[Collected data]
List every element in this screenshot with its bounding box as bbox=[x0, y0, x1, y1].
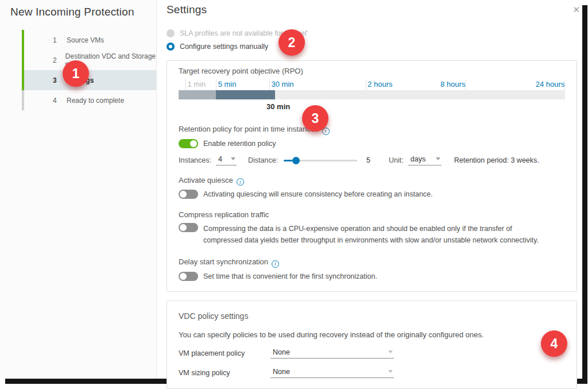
chevron-down-icon bbox=[436, 157, 440, 160]
vm-sizing-value: None bbox=[273, 368, 290, 376]
sidebar-step-destination-vdc[interactable]: 2 Destination VDC and Storage policy bbox=[22, 50, 156, 70]
retention-toggle-row: Enable retention policy bbox=[179, 139, 565, 148]
unit-label: Unit: bbox=[389, 156, 404, 164]
chevron-down-icon bbox=[231, 157, 235, 160]
chevron-down-icon bbox=[388, 370, 393, 373]
rpo-tick-5min[interactable]: 5 min bbox=[218, 80, 237, 88]
vm-sizing-row: VM sizing policy None bbox=[179, 368, 565, 378]
annotation-badge-3: 3 bbox=[302, 105, 328, 132]
distance-label: Distance: bbox=[248, 156, 278, 164]
delay-desc: Set time that is convenient for the firs… bbox=[203, 272, 377, 281]
distance-fill bbox=[284, 160, 292, 161]
instances-select[interactable]: 4 bbox=[216, 155, 237, 165]
wizard-sidebar: New Incoming Protection 1 Source VMs 2 D… bbox=[0, 0, 157, 379]
vm-placement-label: VM placement policy bbox=[179, 349, 270, 357]
delay-title-text: Delay start synchronization bbox=[179, 257, 268, 266]
rpo-tick-2hours[interactable]: 2 hours bbox=[368, 80, 392, 88]
compress-toggle[interactable] bbox=[179, 223, 198, 232]
rpo-tick-30min[interactable]: 30 min bbox=[272, 80, 294, 88]
unit-select[interactable]: days bbox=[408, 155, 442, 165]
radio-label: Configure settings manually bbox=[180, 43, 268, 51]
vm-sizing-label: VM sizing policy bbox=[179, 369, 270, 377]
rpo-segment-selected[interactable] bbox=[216, 90, 274, 99]
close-icon[interactable]: ✕ bbox=[572, 5, 580, 15]
chevron-down-icon bbox=[388, 351, 393, 353]
enable-retention-toggle[interactable] bbox=[179, 139, 198, 148]
compress-title: Compress replication traffic bbox=[179, 210, 565, 219]
rpo-track[interactable] bbox=[179, 90, 565, 99]
quiesce-desc: Activating quiescing will ensure consist… bbox=[203, 190, 433, 199]
step-number: 2 bbox=[53, 56, 60, 64]
rpo-tick-8hours[interactable]: 8 hours bbox=[440, 80, 465, 88]
annotation-badge-4: 4 bbox=[541, 330, 567, 357]
settings-mode-radios: SLA profiles are not available for 'grug… bbox=[167, 29, 577, 51]
radio-configure-manually[interactable]: Configure settings manually bbox=[167, 42, 577, 51]
annotation-badge-1: 1 bbox=[63, 60, 89, 87]
replication-settings-card: Target recovery point objective (RPO) 1 … bbox=[167, 60, 577, 292]
retention-title-text: Retention policy for point in time insta… bbox=[179, 125, 319, 133]
quiesce-toggle[interactable] bbox=[179, 190, 198, 199]
rpo-title: Target recovery point objective (RPO) bbox=[179, 67, 565, 75]
radio-disabled-icon bbox=[167, 29, 175, 37]
settings-panel: ✕ Settings SLA profiles are not availabl… bbox=[157, 0, 582, 379]
new-incoming-protection-dialog: New Incoming Protection 1 Source VMs 2 D… bbox=[0, 0, 582, 379]
retention-title: Retention policy for point in time insta… bbox=[179, 125, 565, 135]
retention-toggle-label: Enable retention policy bbox=[203, 139, 276, 148]
distance-slider-handle[interactable] bbox=[292, 157, 300, 164]
sidebar-step-ready-to-complete[interactable]: 4 Ready to complete bbox=[22, 90, 156, 110]
page-title: Settings bbox=[167, 3, 577, 16]
delay-toggle[interactable] bbox=[179, 272, 198, 281]
step-number: 3 bbox=[53, 76, 61, 84]
rpo-tick-1min[interactable]: 1 min bbox=[187, 80, 206, 88]
info-icon[interactable]: i bbox=[237, 178, 244, 186]
annotation-badge-2: 2 bbox=[278, 29, 305, 56]
retention-section: Retention policy for point in time insta… bbox=[179, 125, 565, 165]
quiesce-title: Activate quiescei bbox=[179, 176, 565, 186]
vdc-title: VDC policy settings bbox=[179, 311, 565, 321]
vm-placement-select[interactable]: None bbox=[270, 348, 394, 359]
quiesce-section: Activate quiescei Activating quiescing w… bbox=[179, 176, 565, 199]
radio-selected-icon[interactable] bbox=[167, 43, 175, 51]
instances-label: Instances: bbox=[179, 156, 211, 164]
rpo-segment-low bbox=[179, 90, 216, 99]
vdc-desc: You can specify policies to be used duri… bbox=[179, 330, 565, 339]
step-number: 1 bbox=[53, 36, 61, 44]
compress-section: Compress replication traffic Compressing… bbox=[179, 210, 565, 246]
wizard-title: New Incoming Protection bbox=[10, 6, 156, 18]
step-label: Source VMs bbox=[67, 36, 104, 44]
retention-controls-row: Instances: 4 Distance: 5 Unit: days bbox=[179, 155, 565, 165]
vm-sizing-select[interactable]: None bbox=[270, 368, 394, 378]
instances-value: 4 bbox=[218, 155, 222, 163]
step-number: 4 bbox=[53, 97, 61, 105]
sidebar-step-settings[interactable]: 3 Settings bbox=[22, 70, 156, 90]
delay-toggle-row: Set time that is convenient for the firs… bbox=[179, 272, 565, 281]
delay-title: Delay start synchronizationi bbox=[179, 257, 565, 268]
rpo-tick-24hours[interactable]: 24 hours bbox=[536, 80, 565, 88]
sidebar-step-source-vms[interactable]: 1 Source VMs bbox=[22, 30, 156, 50]
vm-placement-value: None bbox=[273, 348, 290, 356]
vdc-policy-card: VDC policy settings You can specify poli… bbox=[167, 301, 577, 389]
distance-value: 5 bbox=[366, 156, 370, 164]
distance-slider[interactable] bbox=[284, 156, 357, 164]
rpo-slider[interactable]: 1 min 5 min 30 min 2 hours 8 hours 24 ho… bbox=[179, 79, 565, 117]
quiesce-title-text: Activate quiesce bbox=[179, 176, 233, 184]
retention-period-summary: Retention period: 3 weeks. bbox=[454, 156, 539, 164]
compress-toggle-row: Compressing the data is a CPU-expensive … bbox=[179, 223, 565, 246]
info-icon[interactable]: i bbox=[272, 260, 279, 268]
radio-sla-profiles: SLA profiles are not available for 'grug… bbox=[167, 29, 577, 38]
step-label: Ready to complete bbox=[67, 97, 124, 105]
compress-desc: Compressing the data is a CPU-expensive … bbox=[203, 223, 548, 246]
delay-section: Delay start synchronizationi Set time th… bbox=[179, 257, 565, 281]
quiesce-toggle-row: Activating quiescing will ensure consist… bbox=[179, 190, 565, 199]
vm-placement-row: VM placement policy None bbox=[179, 348, 565, 359]
rpo-selected-value: 30 min bbox=[266, 102, 290, 111]
unit-value: days bbox=[411, 155, 425, 163]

Exercise directions: A faithful copy of the entries above is needed, one that contains no images.

Written solution:
List every element in this screenshot with its bounding box as bbox=[x0, y0, x1, y1].
chevron-down-icon bbox=[436, 157, 440, 160]
vm-sizing-value: None bbox=[273, 368, 290, 376]
sidebar-step-destination-vdc[interactable]: 2 Destination VDC and Storage policy bbox=[22, 50, 156, 70]
retention-toggle-row: Enable retention policy bbox=[179, 139, 565, 148]
unit-label: Unit: bbox=[389, 156, 404, 164]
chevron-down-icon bbox=[231, 157, 235, 160]
chevron-down-icon bbox=[388, 370, 393, 373]
rpo-tick-5min[interactable]: 5 min bbox=[218, 80, 237, 88]
vm-sizing-row: VM sizing policy None bbox=[179, 368, 565, 378]
annotation-badge-3: 3 bbox=[302, 105, 328, 132]
distance-label: Distance: bbox=[248, 156, 278, 164]
delay-desc: Set time that is convenient for the firs… bbox=[203, 272, 377, 281]
distance-fill bbox=[284, 160, 292, 161]
instances-select[interactable]: 4 bbox=[216, 155, 237, 165]
wizard-sidebar: New Incoming Protection 1 Source VMs 2 D… bbox=[0, 0, 157, 379]
vm-placement-label: VM placement policy bbox=[179, 349, 270, 357]
delay-title-text: Delay start synchronization bbox=[179, 257, 268, 266]
rpo-tick-2hours[interactable]: 2 hours bbox=[368, 80, 392, 88]
compress-toggle[interactable] bbox=[179, 223, 198, 232]
rpo-tick-30min[interactable]: 30 min bbox=[272, 80, 294, 88]
unit-select[interactable]: days bbox=[408, 155, 442, 165]
radio-label: Configure settings manually bbox=[180, 43, 268, 51]
vm-sizing-label: VM sizing policy bbox=[179, 369, 270, 377]
rpo-segment-selected[interactable] bbox=[216, 90, 274, 99]
close-icon[interactable]: ✕ bbox=[572, 5, 580, 15]
chevron-down-icon bbox=[388, 351, 393, 353]
enable-retention-toggle[interactable] bbox=[179, 139, 198, 148]
compress-title: Compress replication traffic bbox=[179, 210, 565, 219]
rpo-track[interactable] bbox=[179, 90, 565, 99]
quiesce-desc: Activating quiescing will ensure consist… bbox=[203, 190, 433, 199]
step-number: 2 bbox=[53, 56, 60, 64]
rpo-tick-8hours[interactable]: 8 hours bbox=[440, 80, 465, 88]
annotation-badge-4: 4 bbox=[541, 330, 567, 357]
settings-mode-radios: SLA profiles are not available for 'grug… bbox=[167, 29, 577, 51]
radio-configure-manually[interactable]: Configure settings manually bbox=[167, 42, 577, 51]
annotation-badge-1: 1 bbox=[63, 60, 89, 87]
replication-settings-card: Target recovery point objective (RPO) 1 … bbox=[167, 60, 577, 292]
retention-title-text: Retention policy for point in time insta… bbox=[179, 125, 319, 133]
quiesce-toggle[interactable] bbox=[179, 190, 198, 199]
rpo-title: Target recovery point objective (RPO) bbox=[179, 67, 565, 75]
radio-disabled-icon bbox=[167, 29, 175, 37]
settings-panel: ✕ Settings SLA profiles are not availabl… bbox=[157, 0, 582, 379]
new-incoming-protection-dialog: New Incoming Protection 1 Source VMs 2 D… bbox=[0, 0, 582, 379]
retention-title: Retention policy for point in time insta… bbox=[179, 125, 565, 135]
retention-toggle-label: Enable retention policy bbox=[203, 139, 276, 148]
distance-slider-handle[interactable] bbox=[292, 157, 300, 164]
sidebar-step-ready-to-complete[interactable]: 4 Ready to complete bbox=[22, 90, 156, 110]
page-title: Settings bbox=[167, 3, 577, 16]
delay-toggle[interactable] bbox=[179, 272, 198, 281]
step-number: 3 bbox=[53, 76, 61, 84]
rpo-tick-1min[interactable]: 1 min bbox=[187, 80, 206, 88]
info-icon[interactable]: i bbox=[237, 178, 244, 186]
annotation-badge-2: 2 bbox=[278, 29, 305, 56]
retention-section: Retention policy for point in time insta… bbox=[179, 125, 565, 165]
quiesce-title: Activate quiescei bbox=[179, 176, 565, 186]
vdc-title: VDC policy settings bbox=[179, 311, 565, 321]
vm-placement-select[interactable]: None bbox=[270, 348, 394, 359]
quiesce-section: Activate quiescei Activating quiescing w… bbox=[179, 176, 565, 199]
radio-selected-icon[interactable] bbox=[167, 43, 175, 51]
instances-label: Instances: bbox=[179, 156, 211, 164]
rpo-segment-low bbox=[179, 90, 216, 99]
vdc-desc: You can specify policies to be used duri… bbox=[179, 330, 565, 339]
step-number: 1 bbox=[53, 36, 61, 44]
compress-section: Compress replication traffic Compressing… bbox=[179, 210, 565, 246]
wizard-title: New Incoming Protection bbox=[10, 6, 156, 18]
step-label: Source VMs bbox=[67, 36, 104, 44]
retention-controls-row: Instances: 4 Distance: 5 Unit: days bbox=[179, 155, 565, 165]
vm-sizing-select[interactable]: None bbox=[270, 368, 394, 378]
instances-value: 4 bbox=[218, 155, 222, 163]
step-number: 4 bbox=[53, 97, 61, 105]
sidebar-step-settings[interactable]: 3 Settings bbox=[22, 70, 156, 90]
delay-toggle-row: Set time that is convenient for the firs… bbox=[179, 272, 565, 281]
delay-title: Delay start synchronizationi bbox=[179, 257, 565, 268]
rpo-tick-24hours[interactable]: 24 hours bbox=[536, 80, 565, 88]
sidebar-step-source-vms[interactable]: 1 Source VMs bbox=[22, 30, 156, 50]
vm-placement-value: None bbox=[273, 348, 290, 356]
vdc-policy-card: VDC policy settings You can specify poli… bbox=[167, 301, 577, 389]
distance-value: 5 bbox=[366, 156, 370, 164]
distance-slider[interactable] bbox=[284, 156, 357, 164]
rpo-slider[interactable]: 1 min 5 min 30 min 2 hours 8 hours 24 ho… bbox=[179, 79, 565, 117]
quiesce-title-text: Activate quiesce bbox=[179, 176, 233, 184]
retention-period-summary: Retention period: 3 weeks. bbox=[454, 156, 539, 164]
compress-toggle-row: Compressing the data is a CPU-expensive … bbox=[179, 223, 565, 246]
info-icon[interactable]: i bbox=[272, 260, 279, 268]
radio-sla-profiles: SLA profiles are not available for 'grug… bbox=[167, 29, 577, 38]
step-label: Ready to complete bbox=[67, 97, 124, 105]
compress-desc: Compressing the data is a CPU-expensive … bbox=[203, 223, 548, 246]
delay-section: Delay start synchronizationi Set time th… bbox=[179, 257, 565, 281]
quiesce-toggle-row: Activating quiescing will ensure consist… bbox=[179, 190, 565, 199]
vm-placement-row: VM placement policy None bbox=[179, 348, 565, 359]
rpo-selected-value: 30 min bbox=[266, 102, 290, 111]
unit-value: days bbox=[411, 155, 425, 163]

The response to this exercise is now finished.